-------- SUPPLIED MATERIAL --------

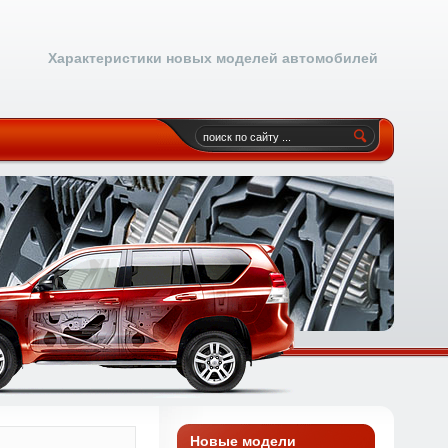
Характеристики новых моделей автомобилей
Новые модели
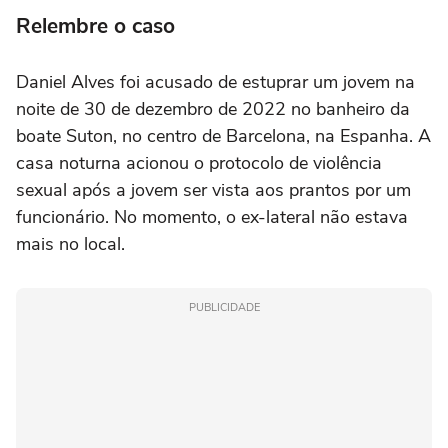
Relembre o caso
Daniel Alves foi acusado de estuprar um jovem na
noite de 30 de dezembro de 2022 no banheiro da
boate Suton, no centro de Barcelona, na Espanha. A
casa noturna acionou o protocolo de violência
sexual após a jovem ser vista aos prantos por um
funcionário. No momento, o ex-lateral não estava
mais no local.
PUBLICIDADE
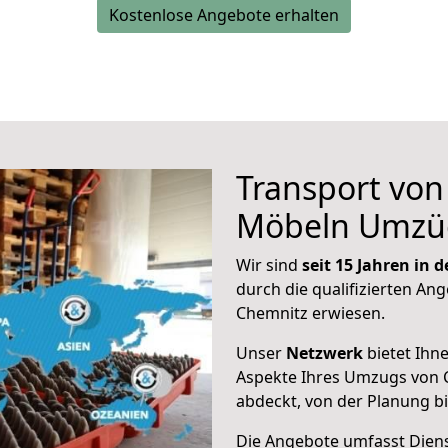
Kostenlose Angebote erhalten
Transport vo
Möbeln Umzü
Wir sind
seit 15 Jahren in
durch die qualifizierten Ang
Chemnitz erwiesen.
Unser
Netzwerk
bietet Ihn
Aspekte Ihres Umzugs von
abdeckt, von der Planung b
Die Angebote umfasst Dienst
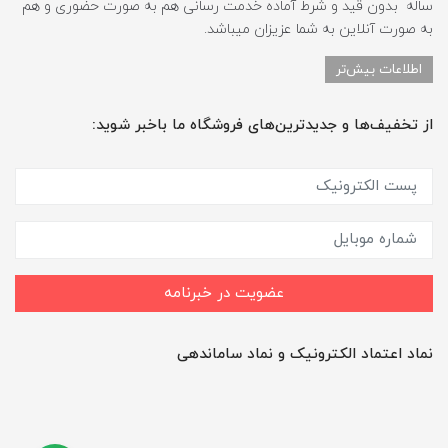
ساله بدون قید و شرط آماده خدمت رسانی هم به صورت حضوری و هم
به صورت آنلاین به شما عزیزان میباشد.
اطلاعات بیش‌تر
از تخفیف‌ها و جدیدترین‌های فروشگاه ما باخبر شوید:
عضویت در خبرنامه
نماد اعتماد الکترونیک و نماد ساماندهی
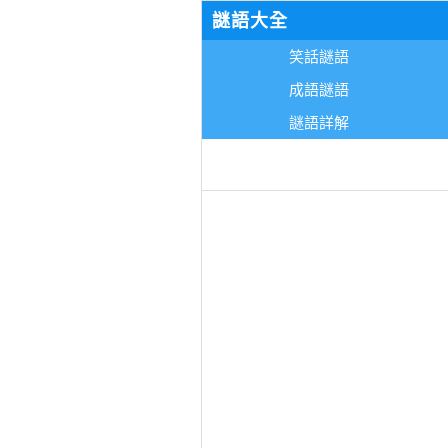
謎語大全
笑話謎語
成語謎語
謎語詳解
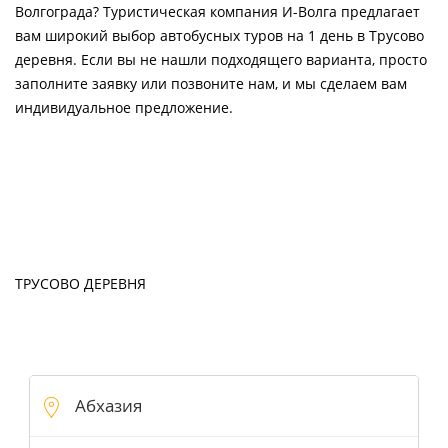
Волгограда? Туристическая компания И-Волга предлагает
вам широкий выбор автобусных туров на 1 день в Трусово
деревня. Если вы не нашли подходящего варианта, просто
заполните заявку или позвоните нам, и мы сделаем вам
индивидуальное предложение.
ТРУСОВО ДЕРЕВНЯ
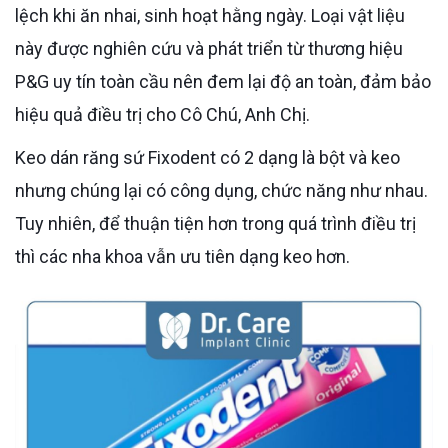
lệch khi ăn nhai, sinh hoạt hằng ngày. Loại vật liệu
này được nghiên cứu và phát triển từ thương hiệu
P&G uy tín toàn cầu nên đem lại độ an toàn, đảm bảo
hiệu quả điều trị cho Cô Chú, Anh Chị.
Keo dán răng sứ Fixodent có 2 dạng là bột và keo
nhưng chúng lại có công dụng, chức năng như nhau.
Tuy nhiên, để thuận tiện hơn trong quá trình điều trị
thì các nha khoa vẫn ưu tiên dạng keo hơn.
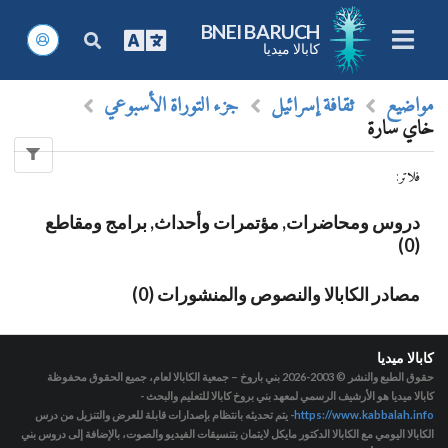
BNEI BARUCH
كابالا ميديا
مواضيع
ثقافة إسرائيل
جزء التوراة الأسبوعي
خاي سارة
فلاتر
:
دروس ومحاضرات, مؤتمرات وأحداث, برامج ومقاطع
(0)
مصادر الكابالا والنصوص والمنشورات (0)
كابالا ميديا
حقوق الطبع والنشر © 2003-2026
بني باروخ – جمعية الكابالا لعام، جميع الحقوق محفوظة
كابالا ميديا هو الأرشيف الرسمي لمعهد بني بروخ كابالا للتعليم والبحث -
https://www.kabbalah.info
- يتم تحديثه بانتظام بإصدارات قابلة للعرض والتنزيل من درس
الكابالا اليومي مع الكابالا الدكتور مايكل لايتمان بتنسيقات الفيديو والصوت، بالإضافة إلى دروس بني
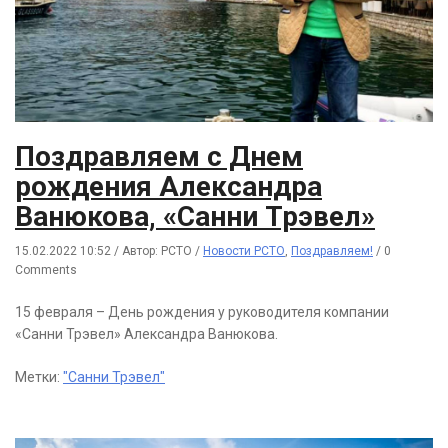
Поздравляем с Днем
рождения Александра
Ванюкова, «Санни Трэвел»
15.02.2022 10:52
/
Автор: РСТО
/
Новости РСТО
,
Поздравляем!
/
0
Comments
15 февраля – День рождения у руководителя компании
«Санни Трэвел» Александра Ванюкова.
Метки:
"Санни Трэвел"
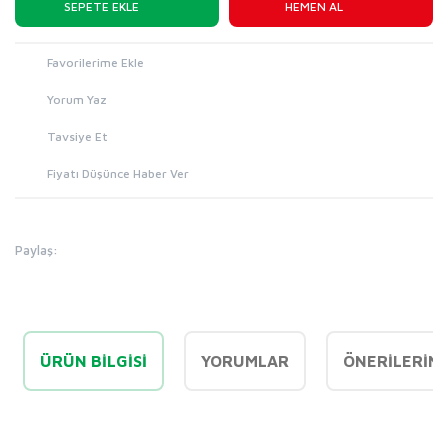
SEPETE EKLE
HEMEN AL
Yorum Yaz
Tavsiye Et
Fiyatı Düşünce Haber Ver
Paylaş:
ÜRÜN BILGISI
YORUMLAR
ÖNERILERINI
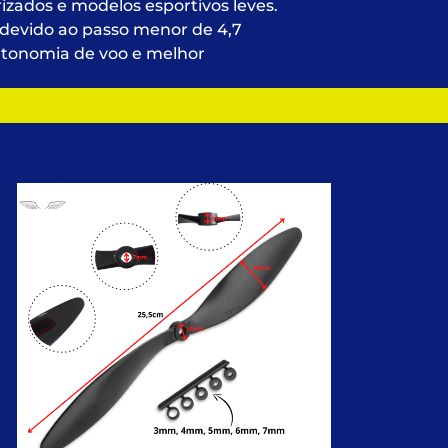
izados e modelos esportivos leves.
 devido ao passo menor de 4,7
utonomia de voo e melhor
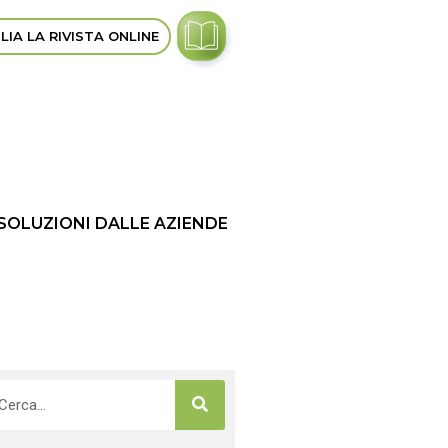
LIA LA RIVISTA ONLINE
 SOLUZIONI DALLE AZIENDE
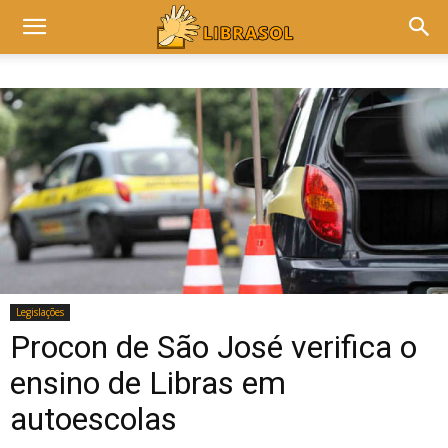
Legislações
Procon de São José verifica o
ensino de Libras em
autoescolas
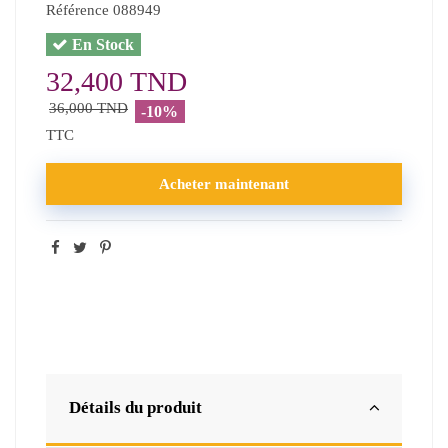
Référence
088949
En Stock
32,400 TND
36,000 TND
-10%
TTC
Acheter maintenant
Détails du produit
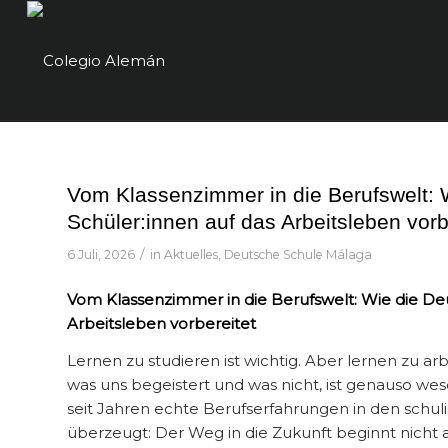
Vom Klassenzimmer in die Berufswelt: 
Schüler:innen auf das Arbeitsleben vorb
/
6 Juli, 2026
in
Aktuelles
,
Deutsche Schule Málaga
Vom Klassenzimmer in die Berufswelt: Wie die Deu
Arbeitsleben vorbereitet
Lernen zu studieren ist wichtig. Aber lernen zu a
was uns begeistert und was nicht, ist genauso wes
seit Jahren echte Berufserfahrungen in den schul
überzeugt: Der Weg in die Zukunft beginnt nicht a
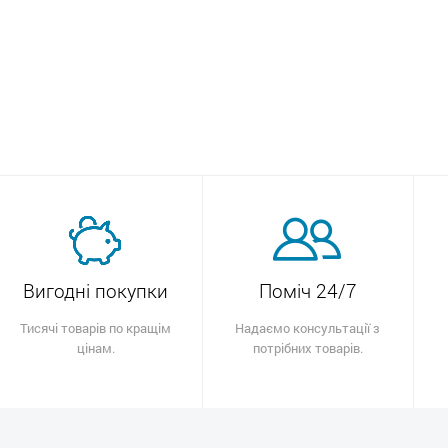
Вигодні покупки
Поміч 24/7
Тисячі товарів по кращім
Надаємо консультації з
цінам.
потрібних товарів.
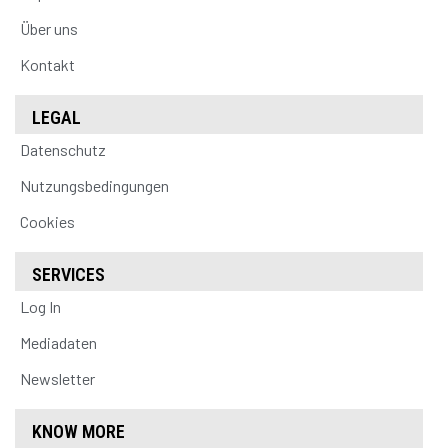
Über uns
Kontakt
LEGAL
Datenschutz
Nutzungsbedingungen
Cookies
SERVICES
Log In
Mediadaten
Newsletter
KNOW MORE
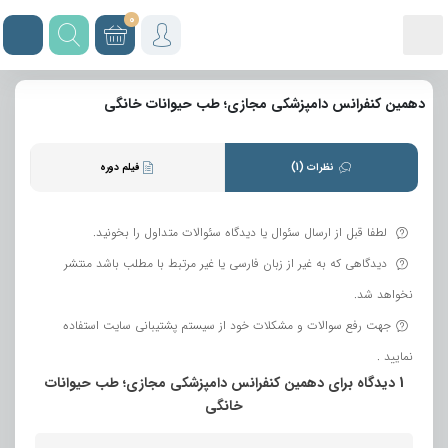
0
دهمین کنفرانس دامپزشکی مجازی؛ طب حیوانات خانگی
نظرات (1)
فیلم دوره
لطفا قبل از ارسال سئوال یا دیدگاه سئوالات متداول را بخونید.
دیدگاهی که به غیر از زبان فارسی یا غیر مرتبط با مطلب باشد منتشر
نخواهد شد.
جهت رفع سوالات و مشکلات خود از سیستم پشتیبانی سایت استفاده
نمایید .
1 دیدگاه برای
دهمین کنفرانس دامپزشکی مجازی؛ طب حیوانات
خانگی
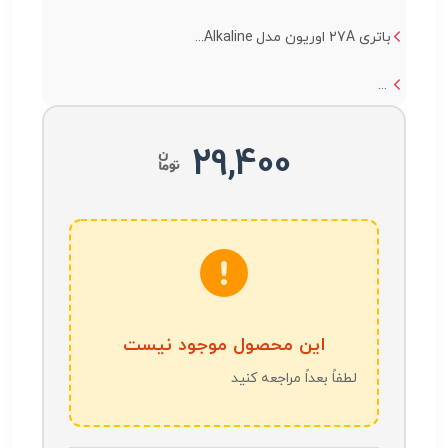
باتری 27A اوریون مدل Alkaline...
...
29,400
این محصول موجود نیست
لطفاً بعداً مراجعه کنید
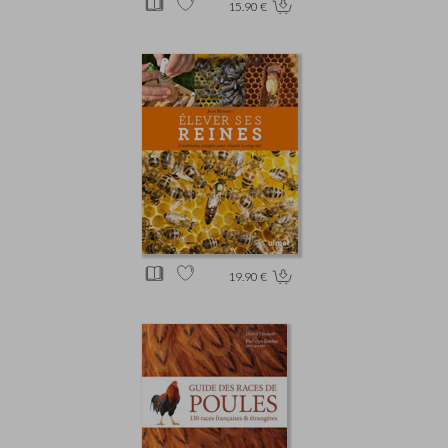
15.90 €
19.90 €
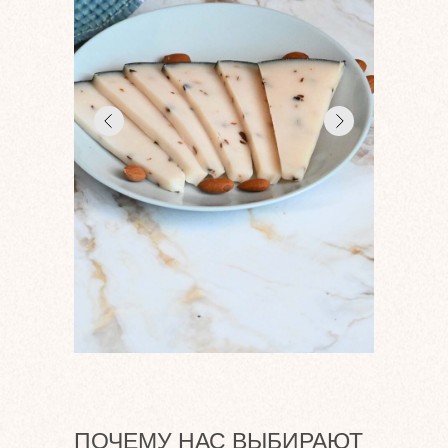
ПОЧЕМУ НАС ВЫБИРАЮТ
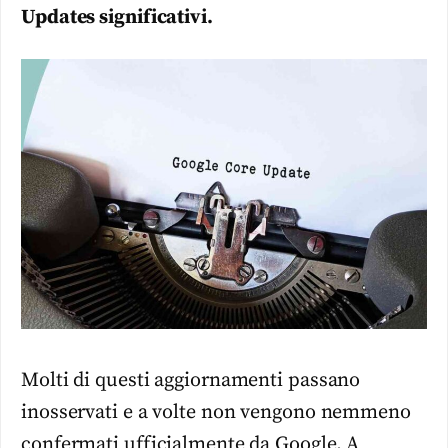
Updates significativi.
Molti di questi aggiornamenti passano
inosservati e a volte non vengono nemmeno
confermati ufficialmente da Google. A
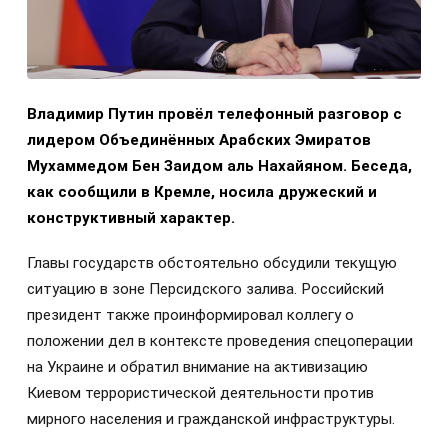
Владимир Путин провёл телефонный разговор с
лидером Объединённых Арабских Эмиратов
Мухаммедом Бен Заидом аль Нахайяном. Беседа,
как сообщили в Кремле, носила дружеский и
конструктивный характер.
Главы государств обстоятельно обсудили текущую
ситуацию в зоне Персидского залива. Российский
президент также проинформировал коллегу о
положении дел в контексте проведения спецоперации
на Украине и обратил внимание на активизацию
Киевом террористической деятельности против
мирного населения и гражданской инфраструктуры.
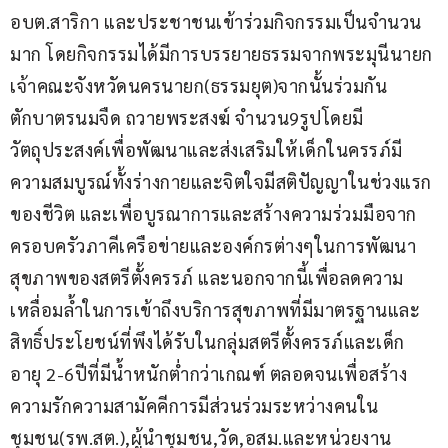
อบต.สาริกา และประชาชนเข้าร่วมกิจกรรมเป็นจำนวน
มาก โดยกิจกรรมได้มีการบรรยายธรรมจากพระมุนีนายก 
เจ้าคณะจังหวัดนครนายก(ธรรมยุต)จากนั้นร่วมกัน
ตักบาตรนมจืด ถวายพระสงฆ์ จำนวน9รูปโดยมี
วัตถุประสงค์เพื่อพัฒนาและส่งเสริมให้เด็กในครรภ์มี
ความสมบูรณ์ทั้งร่างกายและจิตใจมีสติปัญญาในช่วงแรก
ของชีวิต และเพื่อบูรณาการและสร้างความร่วมมือจาก
ครอบครัวภาคีเครือข่ายและองค์กรต่างๆในการพัฒนา
สุขภาพของสตรีตั้งครรภ์ และนอกจากนี้เพื่อลดความ
เหลื่อมล้ำในการเข้าถึงบริการสุขภาพที่มีมาตรฐานและ
สิทธิ์ประโยชน์ที่พึงได้รับในกลุ่มสตรีตั้งครรภ์และเด็ก
อายุ 2-6ปีที่มีน้ำหนักต่ำกว่าเกณฑ์ ตลอดจนเพื่อสร้าง
ความรักความสามัคคีการมีส่วนร่วมระหว่างคนใน
ชุมชน(รพ.สต.),ผู้นำชุมชน,วัด,อสม.และหน่วยงาน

--------

DESCRIPTION OF THE TASK:
Could you repeat all of the entries exactly, without the pictures?

WRITTEN ANSWER:
Характеристики новых моделей автомобилей
Новые модели
Relembre o caso
Daniel Alves foi acusado de estuprar um jovem na
noite de 30 de dezembro de 2022 no banheiro da
boate Suton, no centro de Barcelona, na Espanha. A
casa noturna acionou o protocolo de violência
sexual após a jovem ser vista aos prantos por um
funcionário. No momento, o ex-lateral não estava
mais no local.
PUBLICIDADE
Kostenlose Angebote erhalten
Transport vo
Möbeln Umzü
Wir sind
seit 15 Jahren in
durch die qualifizierten Ang
Chemnitz erwiesen.
Unser
Netzwerk
bietet Ihn
Aspekte Ihres Umzugs von
abdeckt, von der Planung b
Die Angebote umfasst Dienst
ساله بدون قید و شرط آماده خدمت رسانی هم به صورت حضوری و هم
به صورت آنلاین به شما عزیزان میباشد.
اطلاعات بیش‌تر
از تخفیف‌ها و جدیدترین‌های فروشگاه ما باخبر شوید:
عضویت در خبرنامه
نماد اعتماد الکترونیک و نماد ساماندهی
謎語大全
笑話謎語
成語謎語
謎語詳解
Волгограда? Туристическая компания И-Волга предлагает
вам широкий выбор автобусных туров на 1 день в Трусово
деревня. Если вы не нашли подходящего варианта, просто
заполните заявку или позвоните нам, и мы сделаем вам
индивидуальное предложение.
ТРУСОВО ДЕРЕВНЯ
lệch khi ăn nhai, sinh hoạt hằng ngày. Loại vật liệu
này được nghiên cứu và phát triển từ thương hiệu
P&G uy tín toàn cầu nên đem lại độ an toàn, đảm bảo
hiệu quả điều trị cho Cô Chú, Anh Chị.
Keo dán răng sứ Fixodent có 2 dạng là bột và keo
nhưng chúng lại có công dụng, chức năng như nhau.
Tuy nhiên, để thuận tiện hơn trong quá trình điều trị
thì các nha khoa vẫn ưu tiên dạng keo hơn.
BNEI BARUCH
كابالا ميديا
مواضيع
ثقافة إسرائيل
جزء التوراة الأسبوعي
خاي سارة
فلاتر
:
دروس ومحاضرات, مؤتمرات وأحداث, برامج ومقاطع
(0)
مصادر الكابالا والنصوص والمنشورات (0)
كابالا ميديا
حقوق الطبع والنشر © 2003-2026
بني باروخ – جمعية الكابالا لعام، جميع الحقوق محفوظة
كابالا ميديا هو الأرشيف الرسمي لمعهد بني بروخ كابالا للتعليم والبحث -
https://www.kabbalah.info
- يتم تحديثه بانتظام بإصدارات قابلة للعرض والتنزيل من درس
الكابالا اليومي مع الكابالا الدكتور مايكل لايتمان بتنسيقات الفيديو والصوت، بالإضافة إلى دروس بني
Поздравляем с Днем
рождения Александра
Ванюкова, «Санни Трэвел»
15.02.2022 10:52
/
Автор: РСТО
/
Новости РСТО
,
Поздравляем!
/
0
Comments
15 февраля – День рождения у руководителя компании
«Санни Трэвел» Александра Ванюкова.
Метки:
"Санни Трэвел"
SEPETE EKLE
HEMEN AL
Yorum Yaz
Tavsiye Et
Fiyatı Düşünce Haber Ver
Paylaş:
ÜRÜN BILGISI
YORUMLAR
ÖNERILERINI
izados e modelos esportivos leves.
 devido ao passo menor de 4,7
utonomia de voo e melhor
LIA LA RIVISTA ONLINE
 SOLUZIONI DALLE AZIENDE
Legislações
Procon de São José verifica o
ensino de Libras em
autoescolas
Référence
088949
En Stock
32,400 TND
36,000 TND
-10%
TTC
Acheter maintenant
Détails du produit
Vom Klassenzimmer in die Berufswelt: 
Schüler:innen auf das Arbeitsleben vorb
/
6 Juli, 2026
in
Aktuelles
,
Deutsche Schule Málaga
Vom Klassenzimmer in die Berufswelt: Wie die Deu
Arbeitsleben vorbereitet
Lernen zu studieren ist wichtig. Aber lernen zu a
was uns begeistert und was nicht, ist genauso wes
seit Jahren echte Berufserfahrungen in den schul
überzeugt: Der Weg in die Zukunft beginnt nicht a
Вигодні покупки
Поміч 24/7
Тисячі товарів по кращім
Надаємо консультації з
цінам.
потрібних товарів.
Über uns
Kontakt
LEGAL
Datenschutz
Nutzungsbedingungen
Cookies
SERVICES
Log In
Mediadaten
Newsletter
KNOW MORE
0
دهمین کنفرانس دامپزشکی مجازی؛ طب حیوانات خانگی
نظرات (1)
فیلم دوره
لطفا قبل از ارسال سئوال یا دیدگاه سئوالات متداول را بخونید.
دیدگاهی که به غیر از زبان فارسی یا غیر مرتبط با مطلب باشد منتشر
نخواهد شد.
جهت رفع سوالات و مشکلات خود از سیستم پشتیبانی سایت استفاده
نمایید .
1 دیدگاه برای
دهمین کنفرانس دامپزشکی مجازی؛ طب حیوانات
خانگی
باتری 27A اوریون مدل Alkaline...
...
29,400
این محصول موجود نیست
لطفاً بعداً مراجعه کنید
15.90 €
19.90 €
ПОЧЕМУ НАС ВЫБИРАЮТ
Updates significativi.
Molti di questi aggiornamenti passano
inosservati e a volte non vengono nemmeno
confermati ufficialmente da Google. A
Владимир Путин провёл телефонный разговор с
лидером Объединённых Арабских Эмиратов
Мухаммедом Бен Заидом аль Нахайяном. Беседа,
как сообщили в Кремле, носила дружеский и
конструктивный характер.
Главы государств обстоятельно обсудили текущую
ситуацию в зоне Персидского залива. Российский
президент также проинформировал коллегу о
положении дел в контексте проведения спецоперации
на Украине и обратил внимание на активизацию
Киевом террористической деятельности против
мирного населения и гражданской инфраструктуры.
อบต.สาริกา และประชาชนเข้าร่วมกิจกรรมเป็นจำนวน
มาก โดยกิจกรรมได้มีการบรรยายธรรมจากพระมุนีนายก 
เจ้าคณะจังหวัดนครนายก(ธรรมยุต)จากนั้นร่วมกัน
ตักบาตรนมจืด ถวายพระสงฆ์ จำนวน9รูปโดยมี
วัตถุประสงค์เพื่อพัฒนาและส่งเสริมให้เด็กในครรภ์มี
ความสมบูรณ์ทั้งร่างกายและจิตใจมีสติปัญญาในช่วงแรก
ของชีวิต และเพื่อบูรณาการและสร้างความร่วมมือจาก
ครอบครัวภาคีเครือข่ายและองค์กรต่างๆในการพัฒนา
สุขภาพของสตรีตั้งครรภ์ และนอกจากนี้เพื่อลดความ
เหลื่อมล้ำในการเข้าถึงบริการสุขภาพที่มีมาตรฐานและ
สิทธิ์ประโยชน์ที่พึงได้รับในกลุ่มสตรีตั้งครรภ์และเด็ก
อายุ 2-6ปีที่มีน้ำหนักต่ำกว่าเกณฑ์ ตลอดจนเพื่อสร้าง
ความรักความสามัคคีการมีส่วนร่วมระหว่างคนใน
ชุมชน(รพ.สต.),ผู้นำชุมชน,วัด,อสม.และหน่วยงาน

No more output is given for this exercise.